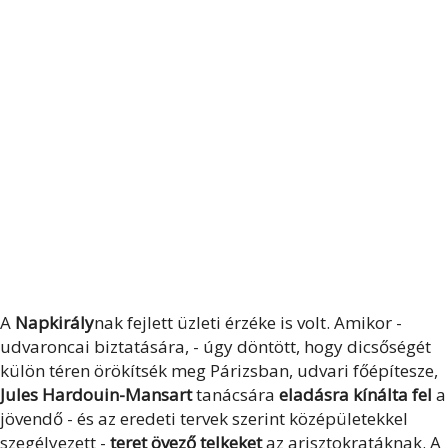
A
Napkirály
nak fejlett üzleti érzéke is volt. Amikor -
udvaroncai biztatására, - úgy döntött, hogy dicsőségét
külön téren örökítsék meg Párizsban, udvari főépítesze,
Jules Hardouin-Mansart
tanácsára
eladásra kínálta fel
a
jövendő - és az eredeti tervek szerint középületekkel
szegélyezett -
teret övező telkeket
az arisztokratáknak. A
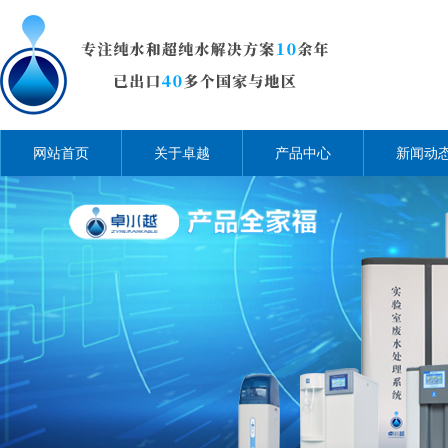
网站首页
关于卓越
产品中心
新闻动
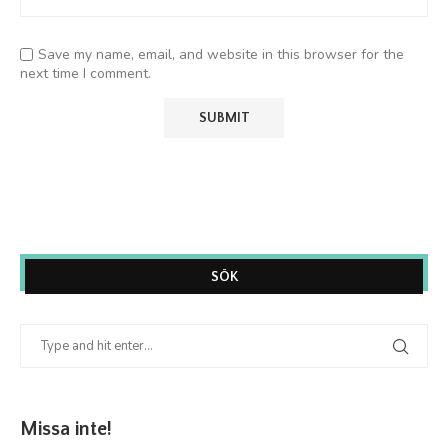
Save my name, email, and website in this browser for the
next time I comment.
SÖK
Missa inte!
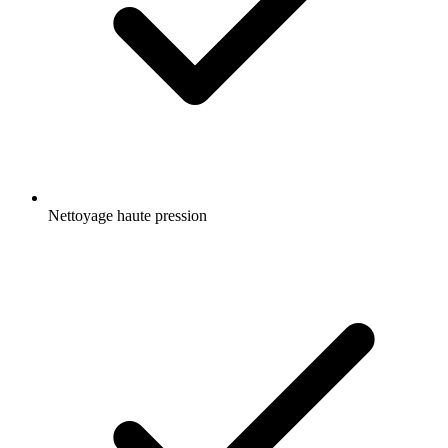
Nettoyage haute pression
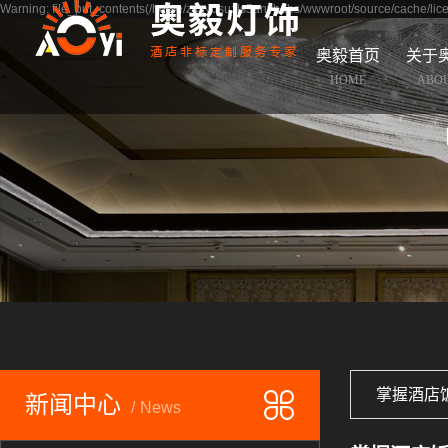
Warning: file_put_contents(/home/zsaydsuzls5anyhdbs/wwwroot/source/cache/lice
奥毅首页
关于
HOME
ABO
掌握酒店
新闻中心
News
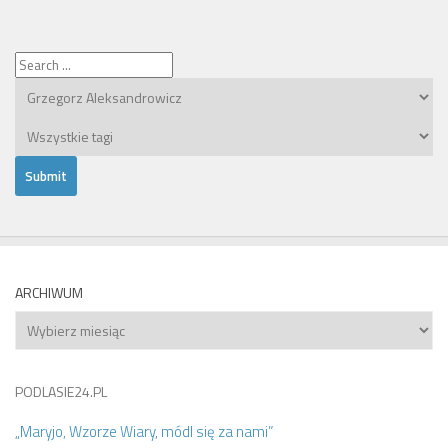
ARCHIWUM
Archiwum
PODLASIE24.PL
„Maryjo, Wzorze Wiary, módl się za nami”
==================================================
-- What you are asked to do --
Omit every image. Quote each record exactly.

-- Output below --
A
Napkirály
nak fejlett üzleti érzéke is volt. Amikor -
udvaroncai biztatására, - úgy döntött, hogy dicsőségét
külön téren örökítsék meg Párizsban, udvari főépítesze,
Jules Hardouin-Mansart
tanácsára
eladásra kínálta fel
a
jövendő - és az eredeti tervek szerint középületekkel
szegélyezett -
teret övező telkeket
az arisztokratáknak. A
网站首页
关于卓越
产品中心
新闻动
Save my name, email, and website in this browser for the
next time I comment.
SÖK
Missa inte!
Nettoyage haute pression
Warning: file_put_contents(/home/zsaydsuzls5anyhdbs/wwwroot/source/cache/lice
奥毅首页
关于
HOME
ABO
掌握酒店
新闻中心
News
ARCHIWUM
Archiwum
PODLASIE24.PL
„Maryjo, Wzorze Wiary, módl się za nami”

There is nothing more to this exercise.